:: WORK TASK ::
From top to bottom, return the listing exactly as it appears, omitting its images.

:: MATERIAL FOR THE TASK ::
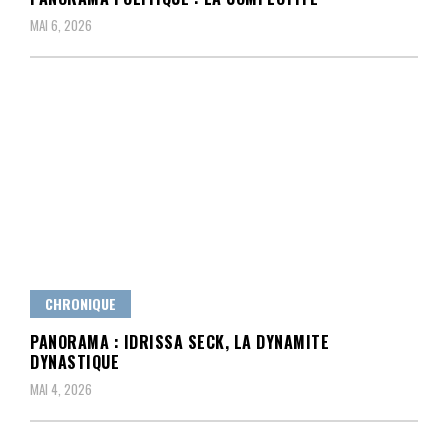
MAI 6, 2026
CHRONIQUE
PANORAMA : IDRISSA SECK, LA DYNAMITE
DYNASTIQUE
MAI 4, 2026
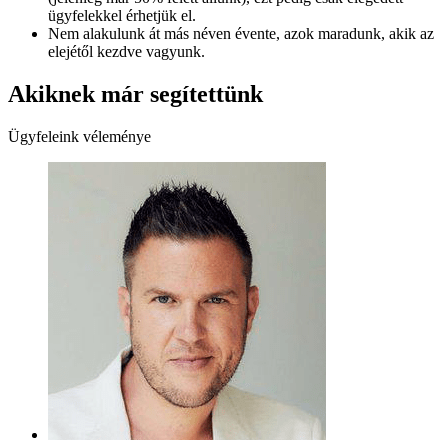
ügyfelekkel érhetjük el.
Nem alakulunk át más néven évente, azok maradunk, akik az
elejétől kezdve vagyunk.
Akiknek már segítettünk
Ügyfeleink véleménye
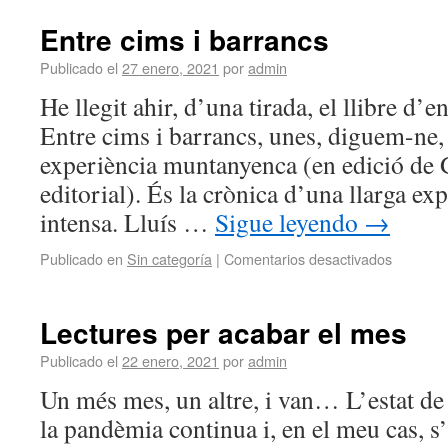
Entre cims i barrancs
Publicado el
27 enero, 2021
por
admin
He llegit ahir, d’una tirada, el llibre d’
Entre cims i barrancs, unes, diguem-ne,
experiència muntanyenca (en edició de 
editorial). És la crònica d’una llarga exp
intensa. Lluís …
Sigue leyendo
→
Publicado en
Sin categoría
|
Comentarios desactivados
Lectures per acabar el mes
Publicado el
22 enero, 2021
por
admin
Un més mes, un altre, i van… L’estat de
la pandèmia continua i, en el meu cas, s’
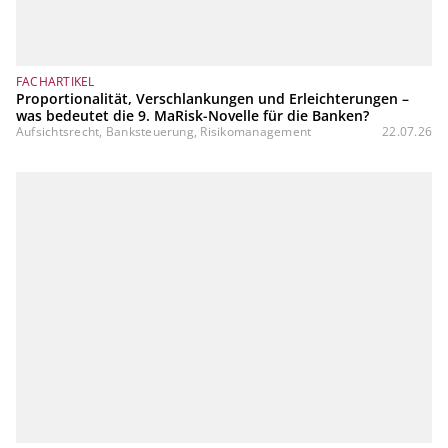
FACHARTIKEL
Proportionalität, Verschlankungen und Erleichterungen –
was bedeutet die 9. MaRisk-Novelle für die Banken?
Aufsichtsrecht, Banksteuerung, Risikomanagement
22.07.26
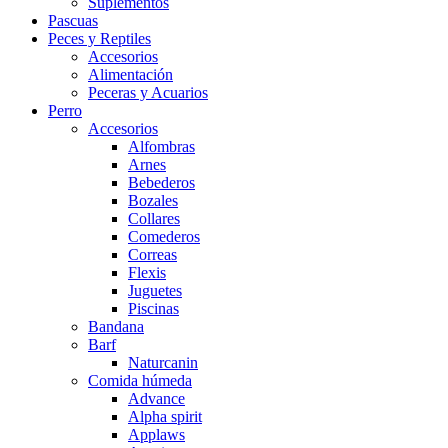
Suplementos
Pascuas
Peces y Reptiles
Accesorios
Alimentación
Peceras y Acuarios
Perro
Accesorios
Alfombras
Arnes
Bebederos
Bozales
Collares
Comederos
Correas
Flexis
Juguetes
Piscinas
Bandana
Barf
Naturcanin
Comida húmeda
Advance
Alpha spirit
Applaws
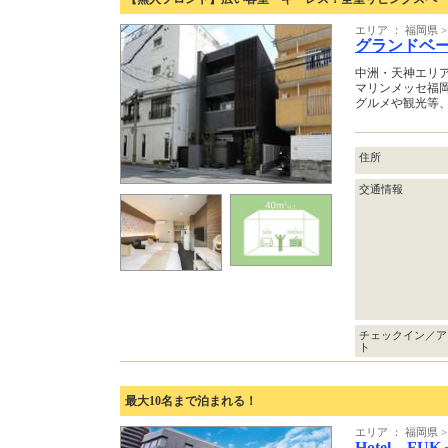
エリア ： 福岡県
グランドベ
中洲・天神エリ
マリンメッセ福
グルメや観光等
住所
交通情報
チェックイン／ア
ト
最大10名まで泊まれる！
エリア ： 福岡県
Hotel FU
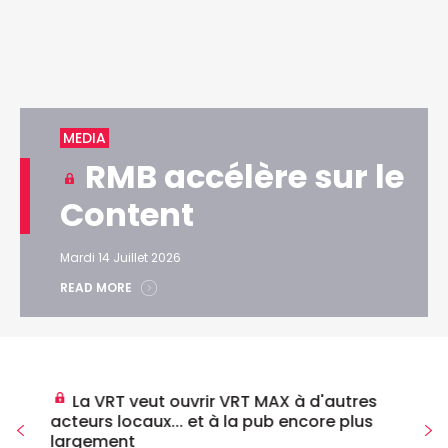
MEDIA
RMB accélère sur le
Content
Mardi 14 Juillet 2026
READ MORE
La VRT veut ouvrir VRT MAX à d'autres
acteurs locaux... et à la pub encore plus
largement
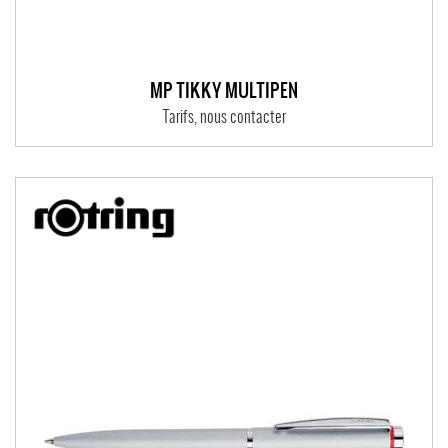
MP TIKKY MULTIPEN
Tarifs, nous contacter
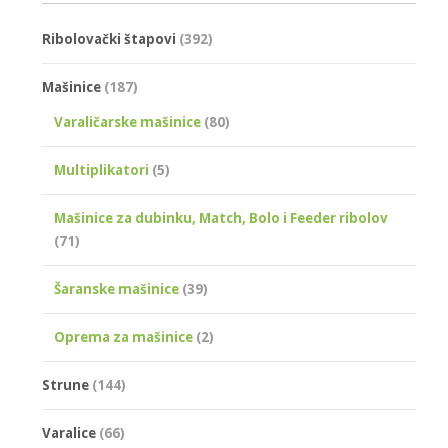
Ribolovački štapovi
(392)
Mašinice
(187)
Varaličarske mašinice
(80)
Multiplikatori
(5)
Mašinice za dubinku, Match, Bolo i Feeder ribolov
(71)
Šaranske mašinice
(39)
Oprema za mašinice
(2)
Strune
(144)
Varalice
(66)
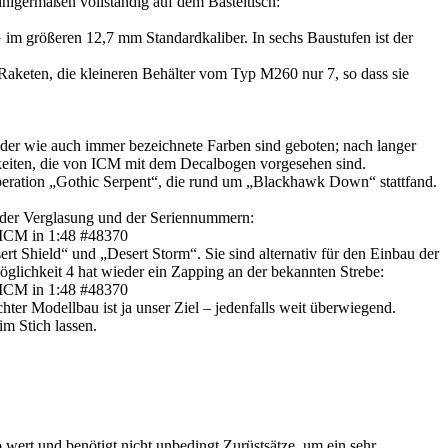
inigermaßen vollständig auf dem Basteltisch:
im größeren 12,7 mm Standardkaliber. In sechs Baustufen ist der
aketen, die kleineren Behälter vom Typ M260 nur 7, so dass sie
oder wie auch immer bezeichnete Farben sind geboten; nach langer
keiten, die von ICM mit dem Decalbogen vorgesehen sind.
eration „Gothic Serpent“, die rund um „Blackhawk Down“ stattfand.
be der Verglasung und der Seriennummern:
t Shield“ und „Desert Storm“. Sie sind alternativ für den Einbau der
öglichkeit 4 hat wieder ein Zapping an der bekannten Strebe:
ter Modellbau ist ja unser Ziel – jedenfalls weit überwiegend.
m Stich lassen.
o wert und benötigt nicht unbedingt Zurüstsätze, um ein sehr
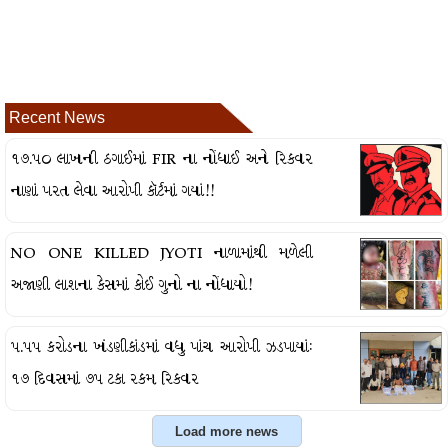
Recent News
૧૭.૫૦ લાખની ઠગાઈમાં FIR ના નોંધાઈ અને રિકવર
નાણાં પરત લેવા આરોપી કૉર્ટમાં ગયાં!!
NO ONE KILLED JYOTI નાળામાંથી મળેલી
અજાણી લાશના કેસમાં કોઈ ગુનો ના નોંધાયો!
૫.૫૫ કરોડના ખંડણીકાંડમાં વધુ પાંચ આરોપી ઝડપાયાં:
૧૭ દિવસમાં ૭૫ ટકા રકમ રિકવર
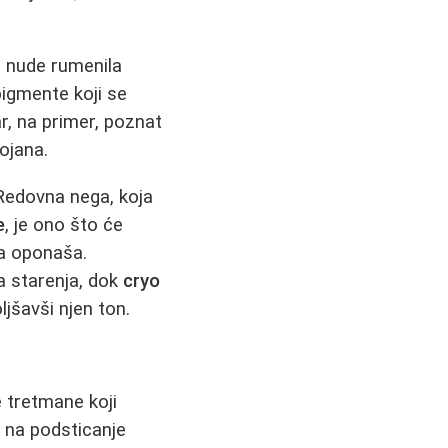
r nude rumenila
pigmente koji se
ar, na primer, poznat
ojana.
 Redovna nega, koja
e
, je ono što će
da oponaša.
a starenja, dok
cryo
jšavši njen ton.
e tretmane koji
 na podsticanje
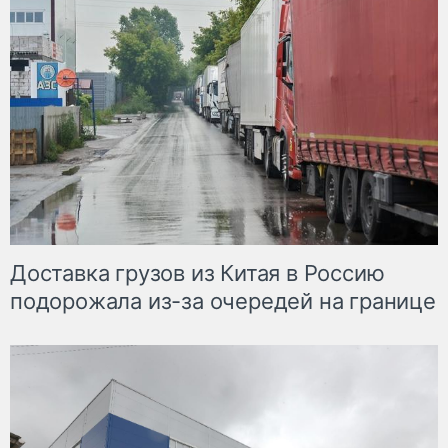
Доставка грузов из Китая в Россию
подорожала из-за очередей на границе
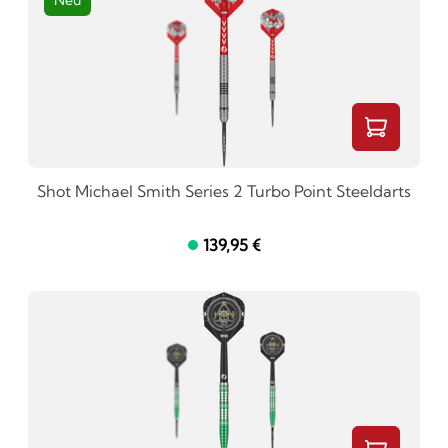
Neu
Shot Michael Smith Series 2 Turbo Point Steeldarts
139,95 €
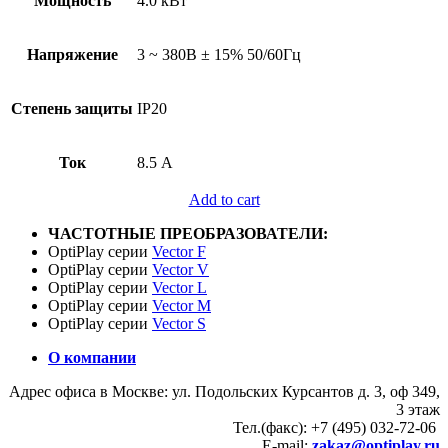
Мощность
4.0 кВт
Напряжение
3 ~ 380В ± 15% 50/60Гц
Степень защиты
IP20
Ток
8.5 А
Add to cart
ЧАСТОТНЫЕ ПРЕОБРАЗОВАТЕЛИ:
OptiPlay серии
Vector F
OptiPlay серии
Vector V
OptiPlay серии
Vector L
OptiPlay серии
Vector M
OptiPlay серии
Vector S
О компании
Адрес офиса в Москве: ул. Подольских Курсантов д. 3, оф 349,
3 этаж
Тел.(факс): +7 (495) 032-72-06
E-mail:
zakaz@optiplay.ru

:: EXPECTED ANSWER ::
MAI 6, 2026
CHRONIQUE
PANORAMA : IDRISSA SECK, LA DYNAMITE
DYNASTIQUE
MAI 4, 2026
ügyfelekkel érhetjük el.
Nem alakulunk át más néven évente, azok maradunk, akik az
elejétől kezdve vagyunk.
Akiknek már segítettünk
Ügyfeleink véleménye
Entre cims i barrancs
Publicado el
27 enero, 2021
por
admin
He llegit ahir, d’una tirada, el llibre d’
Entre cims i barrancs, unes, diguem-ne,
experiència muntanyenca (en edició de 
editorial). És la crònica d’una llarga exp
intensa. Lluís …
Sigue leyendo
→
Publicado en
Sin categoría
|
Comentarios desactivados
Lectures per acabar el mes
Publicado el
22 enero, 2021
por
admin
Un més mes, un altre, i van… L’estat de
la pandèmia continua i, en el meu cas, s’
FACHARTIKEL
Proportionalität, Verschlankungen und Erleichterungen –
was bedeutet die 9. MaRisk-Novelle für die Banken?
Aufsichtsrecht, Banksteuerung, Risikomanagement
22.07.26
Suplementos
Pascuas
Peces y Reptiles
Accesorios
Alimentación
Peceras y Acuarios
Perro
Accesorios
Alfombras
Arnes
Bebederos
Bozales
Collares
Comederos
Correas
Flexis
Juguetes
Piscinas
Bandana
Barf
Naturcanin
Comida húmeda
Advance
Alpha spirit
Applaws
エリア ： 福岡県
グランドベ
中洲・天神エリ
マリンメッセ福
グルメや観光等
住所
交通情報
チェックイン／ア
ト
最大10名まで泊まれる！
エリア ： 福岡県
Hotel FU
MEDIA
RMB accélère sur le
Content
Mardi 14 Juillet 2026
READ MORE
La VRT veut ouvrir VRT MAX à d'autres
acteurs locaux... et à la pub encore plus
largement
MP TIKKY MULTIPEN
Tarifs, nous contacter
Ribolovački štapovi
(392)
Mašinice
(187)
Varaličarske mašinice
(80)
Multiplikatori
(5)
Mašinice za dubinku, Match, Bolo i Feeder ribolov
(71)
Šaranske mašinice
(39)
Oprema za mašinice
(2)
Strune
(144)
Varalice
(66)
inigermaßen vollständig auf dem Basteltisch:
im größeren 12,7 mm Standardkaliber. In sechs Baustufen ist der
aketen, die kleineren Behälter vom Typ M260 nur 7, so dass sie
oder wie auch immer bezeichnete Farben sind geboten; nach langer
keiten, die von ICM mit dem Decalbogen vorgesehen sind.
eration „Gothic Serpent“, die rund um „Blackhawk Down“ stattfand.
be der Verglasung und der Seriennummern:
t Shield“ und „Desert Storm“. Sie sind alternativ für den Einbau der
öglichkeit 4 hat wieder ein Zapping an der bekannten Strebe:
ter Modellbau ist ja unser Ziel – jedenfalls weit überwiegend.
m Stich lassen.
o wert und benötigt nicht unbedingt Zurüstsätze, um ein sehr
Recent News
૧૭.૫૦ લાખની ઠગાઈમાં FIR ના નોંધાઈ અને રિકવર
નાણાં પરત લેવા આરોપી કૉર્ટમાં ગયાં!!
NO ONE KILLED JYOTI નાળામાંથી મળેલી
અજાણી લાશના કેસમાં કોઈ ગુનો ના નોંધાયો!
૫.૫૫ કરોડના ખંડણીકાંડમાં વધુ પાંચ આરોપી ઝડપાયાં:
૧૭ દિવસમાં ૭૫ ટકા રકમ રિકવર
r nude rumenila
pigmente koji se
ar, na primer, poznat
ojana.
 Redovna nega, koja
e
, je ono što će
da oponaša.
a starenja, dok
cryo
jšavši njen ton.
e tretmane koji
 na podsticanje
Доставка грузов из Китая в Россию
подорожала из-за очередей на границе
Neu
Shot Michael Smith Series 2 Turbo Point Steeldarts
139,95 €
Мощность
4.0 кВт
Напряжение
3 ~ 380В ± 15% 50/60Гц
Степень защиты
IP20
Ток
8.5 А
Add to cart
ЧАСТОТНЫЕ ПРЕОБРАЗОВАТЕЛИ:
OptiPlay серии
Vector F
OptiPlay серии
Vector V
OptiPlay серии
Vector L
OptiPlay серии
Vector M
OptiPlay серии
Vector S
О компании
Адрес офиса в Москве: ул. Подольских Курсантов д. 3, оф 349,
3 этаж
Тел.(факс): +7 (495) 032-72-06
E-mail:
zakaz@optiplay.ru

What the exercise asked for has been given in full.